What the heck have I gotten myself into, now?
This is exactly what is going through my mind at this exact moment.
I have a love/hate relationship with myself. I love to give myself frank, honest tough-love to ensure I continue to grow as a person. (Ok, and also to keep from becoming too boring.) And, typically, I hate going through every minute of it.
Allow me to explain:
Every so often, I give myself an enormously-heaving shove outside of my comfort zone.
As a child, it was facing my fear of heights to jump off of the high dive at the local pool. (I’m still ridiculously terrified of heights, but at least I did it.) As a guarded, semi-nerdy college student, it was the decision to make new friends with a more open, positive attitude. (The first person I met was moments after making this attitude-adjustment decision. He is now my husband.)

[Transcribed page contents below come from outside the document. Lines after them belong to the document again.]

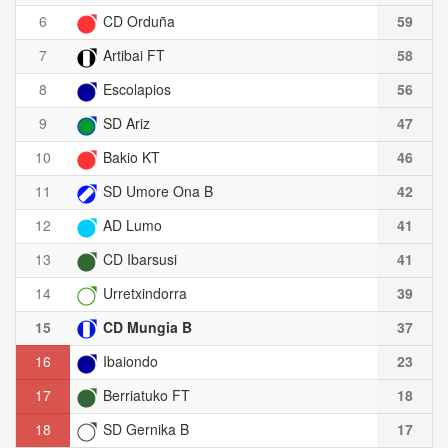
6
CD Orduña
59
7
Artibai FT
58
8
Escolapios
56
9
SD Ariz
47
10
Bakio KT
46
11
SD Umore Ona B
42
12
AD Lumo
41
13
CD Ibarsusi
41
14
Urretxindorra
39
15
CD Mungia B
37
16
Ibaiondo
23
17
Berriatuko FT
18
18
SD Gernika B
17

And now as I gently drop-kick myself out of the bliss-bubble, I’m committing myself to this and forcing myself to put IT out there. For all of the internet masses to see. The highs, the lows, the real, the fictitious.
I just can’t keep it to myself anymore. Not if I have a snowball’s chance in Old Scratch’s homestead of being successful.
“IT” being the need to write. To breathe life into characters. To share a story. (Ok, and to sometimes commentate on my daily screw ups in hopes of learning from them.)
This is acting as the spark to my creative outlet in hopes of accomplishing my dream of being a successful romance novelist.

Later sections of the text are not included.